A constância das incursões permite que eu possa alinhar as minha peregrinações de bicicleta a Fátima com os anos do século. Assim a 2017 correspondeu a consequente 17ª ida ao santuário.
Apesar disso nunca se poderá falar em rotina já que as coisas se operaram sempre de modo distinto. Assim a conjugação do traçado (e de pequenas variantes), condições climatéricas, companhia, ponto de partida ou duração sempre se associaram para que, cada uma destas peregrinações, fosse diferente.
As fórmulas foram diversas e houve de tudo, chuva, calor intenso, vento favorável, vento desfavorável e acompanhantes que lograram chegar ao fim e outros que ficaram pelo caminho.
A originalidade da versão de 2017 foi a de ter sido "a solo". Nunca antes o havia tentado e ontem, o simples facto de não ter companhia, não me inibiu de tentar e cumprir mais uma peregrinação. A rotina foi idêntica: sair cedo para aproveitar a luz solar, pedalar muito, dobrar quilómetros e terras. Outra singularidade (cada vez menos) é a da quantidade de peregrinos pedestres a caminho de Fátima e de Santiago de Compostela, contei vinte. Está a ficar "de moda" e ainda bem.
Voltei a usar o troço do Trancão uma vez que tinha escutado que já por aí se circulava em condições. De facto assim é. O troço foi reparado e alargado e apenas se lamenta o facto de não ter sido consolidado com uma camada de "tout venant" que permitiria que se mantivesse capaz por mais tempo. Ainda assim com o piso seco circula-se muito bem e rápido por ali.
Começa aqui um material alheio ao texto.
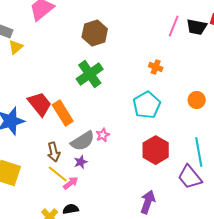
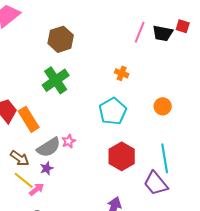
brown arrow: (54, 152) -> (20, 158), turned -42

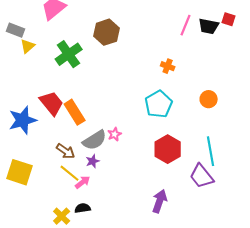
green cross: (56, 80) -> (69, 54), moved

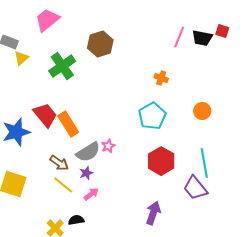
pink arrow: (83, 182) -> (91, 194), moved

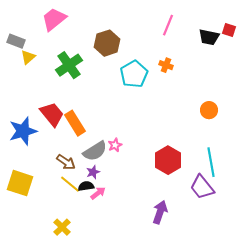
pink line: (179, 37) -> (168, 25), moved
orange cross: (161, 78) -> (166, 65), moved
cyan pentagon: (152, 116) -> (134, 74), moved
black semicircle: (76, 220) -> (86, 186), moved

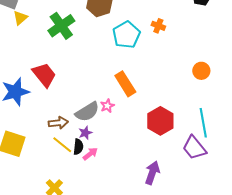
orange rectangle: (75, 123) -> (125, 84), moved
brown arrow: (66, 162) -> (58, 123), turned -42
black semicircle: (86, 186) -> (78, 147), turned 105

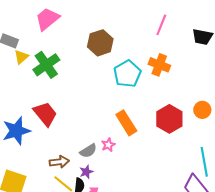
green cross: (61, 26) -> (46, 65), moved
orange cross: (158, 26) -> (159, 65), size x1.5
gray semicircle: (87, 112) -> (88, 151), size x0.7
red hexagon: (160, 121) -> (169, 119), moved

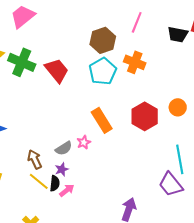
brown hexagon: (100, 43) -> (103, 40), moved
green cross: (46, 65) -> (22, 62), turned -32
red trapezoid: (45, 114) -> (57, 70), moved
brown arrow: (59, 162) -> (35, 159), turned -108

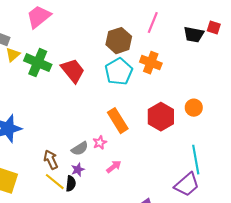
purple trapezoid: (171, 184) -> (187, 185), turned -92
pink arrow: (67, 190) -> (114, 167), moved

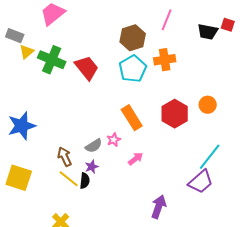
orange cross: (151, 63) -> (165, 60), turned -30
cyan line: (196, 160) -> (210, 157), turned 48
pink arrow: (114, 167) -> (136, 159), moved

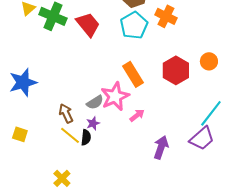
orange cross: (165, 60) -> (166, 16), turned 35
pink star: (114, 140) -> (115, 96), size x2.0
yellow square: (19, 178) -> (20, 134), size x0.6
purple arrow: (159, 207) -> (161, 147), moved

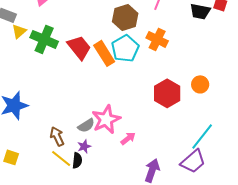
orange rectangle: (133, 74) -> (104, 53), moved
A solo o importante é manter-se um ritmo adequado com o rendimento e estribado na zona sustentável do esforço, isto é, nem a mais, nem a menos. A meteorologia, no entanto e tal como se previa, condicionou a incursão: tal como em anos anteriores muito calor, sobretudo após Santarém em zona montanhosa. A juntar a tudo isto um vento constante de NE a soprar com intensidade e a exigir um maior esforço para menor rendimento na zona do Tejo. Ainda assim a primeira paragem efetuou-se apenas na Valada, 75 kms. após a saída, embora com duas barras energéticas a serem ingeridas em movimento. para tentar manter as energias nos níveis adequados.
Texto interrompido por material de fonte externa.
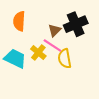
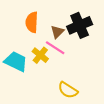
orange semicircle: (19, 21) -> (32, 22), moved
yellow semicircle: (65, 59) -> (68, 90), moved, turned -48

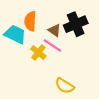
brown triangle: (57, 32) -> (54, 30), turned -40
cyan trapezoid: (16, 61) -> (15, 34), moved

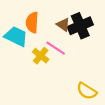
brown triangle: (54, 30) -> (63, 25), moved
yellow semicircle: (65, 86) -> (87, 91), moved

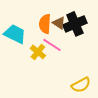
orange semicircle: (32, 22) -> (45, 24), moved
yellow semicircle: (87, 91) -> (81, 85), turned -60

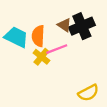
orange semicircle: (45, 24) -> (38, 36), moved
pink line: (52, 45) -> (57, 49), turned -54

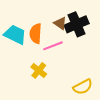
yellow cross: (41, 57) -> (39, 70), moved

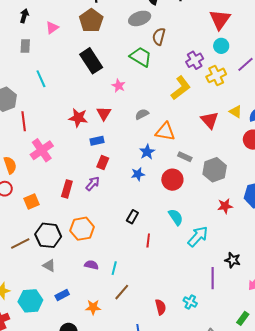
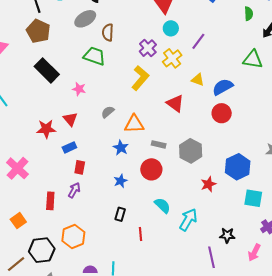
yellow triangle: (236, 112) -> (198, 80), moved
blue star: (138, 174) -> (120, 181), moved

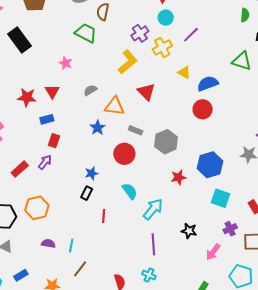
black rectangle: (47, 70) -> (19, 40), moved
red triangle: (175, 103) -> (146, 92), moved
blue star: (120, 181) -> (92, 173), moved
red rectangle: (50, 201) -> (20, 169), turned 36
purple line: (212, 257) -> (153, 244), moved

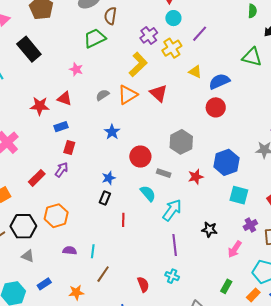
green trapezoid: (86, 33) -> (95, 38), turned -50
red triangle: (52, 91) -> (65, 99), turned -35
orange triangle: (115, 106) -> (128, 95), moved, turned -35
gray rectangle: (136, 130) -> (164, 173), moved

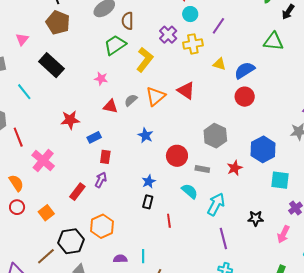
yellow cross: (172, 48) -> (193, 44), turned 30
yellow L-shape: (138, 65) -> (145, 60), moved
red triangle: (65, 99) -> (111, 106), moved

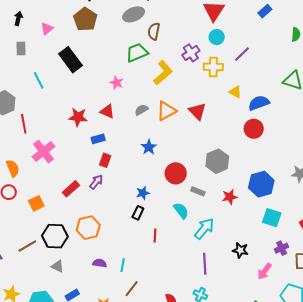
red triangle: (111, 106) -> (107, 111), moved

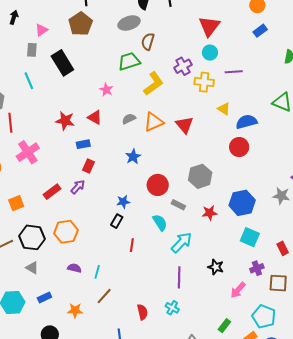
gray rectangle: (21, 49) -> (32, 50), moved
purple line: (242, 54) -> (234, 72), turned 36

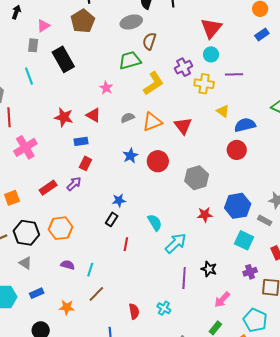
red circle: (158, 185) -> (158, 161), moved
gray rectangle: (178, 205) -> (265, 220), moved
purple line: (179, 277) -> (184, 278), moved
pink arrow: (238, 290) -> (222, 300), moved

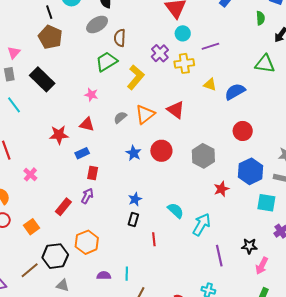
pink cross: (25, 147) -> (30, 174), size x0.6
red circle: (237, 150) -> (243, 131), moved
black star: (209, 269) -> (249, 246), moved

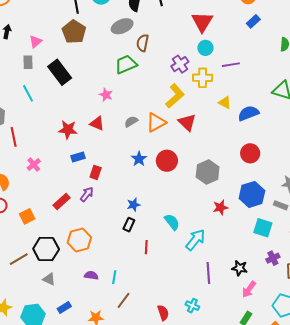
yellow L-shape: (136, 77) -> (175, 96), moved
blue rectangle: (82, 153) -> (78, 157), moved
Antes disso uma nova opção de caminho (seguindo uma proposta alternativa) que foi a de ligar a zona da central do Carregado a Azambuja utilizando o caminho a nascente da ferrovia. Trata-se de um estradão rápido junto aos arrozais. O problema, para além de alguns portões que se transpõem facilmente, é a zona de passagem pelos rios paralelos (Ota e Alenquer) e que inviabilizam esta opção. Não há ponte exceto a do caminho de ferro e que conta com a vedação derrubada mas com um grau de perigo potencial extremo já que os comboios circulam aí a velocidades muito elevadas. A solução adequada será a de tomar esse caminho mais adiante na estação de Vila Nova da Rainha e daí até Azambuja evitando a inóspita berma da N3.
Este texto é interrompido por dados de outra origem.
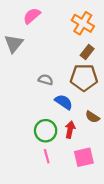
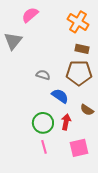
brown rectangle: (87, 52) -> (82, 49), turned 64

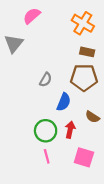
gray semicircle: (43, 75) -> (46, 80), turned 104
blue semicircle: (60, 96) -> (64, 102), turned 78
pink square: (79, 148) -> (84, 157), turned 30

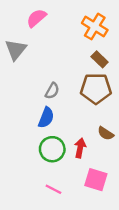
brown rectangle: (87, 52) -> (100, 59), turned 32
blue semicircle: (64, 102) -> (46, 118), moved
pink line: (47, 156) -> (53, 189), moved, turned -48

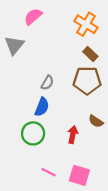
green circle: (52, 149) -> (33, 133), moved
pink square: (96, 180) -> (79, 175), moved

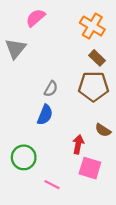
green circle: (33, 133) -> (24, 157), moved
pink square: (79, 175) -> (90, 168), moved

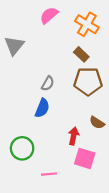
pink semicircle: (36, 18) -> (49, 15), moved
brown rectangle: (97, 58) -> (81, 54), moved
pink line: (52, 185) -> (49, 174), turned -32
A vantagem da 17.ª vez é a de já se conhecerem todas as subidas do percurso, a sua localização e a sua duração. Ainda assim o calor após Santarém, mais do que o vento que apenas condicionou até esta cidade, não deu tréguas. O primeiro teste é o da ascensão a Vale Figueira a temperatura e o brilho extremos foram uma dura prova que ainda fiz com relativa tranquilidade. A segunda é o do cabeço dos moinhos após as Milhariças que em função da inclinação e do mau piso era resolvida habitualmente apeada na sua zona mais crítica. Ontem com um piso renovado continuou a ser feita de modo apeado pois o cansaço já se fazia sentir e havia que poupar energias. Terceiro teste a forte subida após os Olhos de Água resolvida com uma breve paragem a meio para retomar o pulso e, após Monsanto, a ascensão até à Serra de Santo António efetuada com elevada penosidade e a muito custo.
Foi tempo de descansar e de descer fortemente até Minde. Aí a pressão da última subida levou-me a uma breve sesta de 15 minutos que foi providencial para ajudar a vencer o derradeiro declive e descer os quilómetros finais até Fátima com a já habitual contagem de 152 kms.
Abordar uma incursão destas a solo tem vantagens e desvantagens. Permite-nos uma melhor gestão do esforço mas, paradoxalmente, torna-a mais entediante e contribui para o impulso de desistência por acrescentar maior dificuldade mental. Esta 17ª, tendo em consideração o estado de forma, deveria ter sido uma daquelas onde o comboio até Azambuja teria sido a opção racional. Todavia, apesar de uma penosidade muito elevada (das mais elevadas de todas) nunca a desistência foi levada em linha de conta. Uma parte importante do esforço físico tem uma componente psicológica e essa dimensão é determinante para a vida.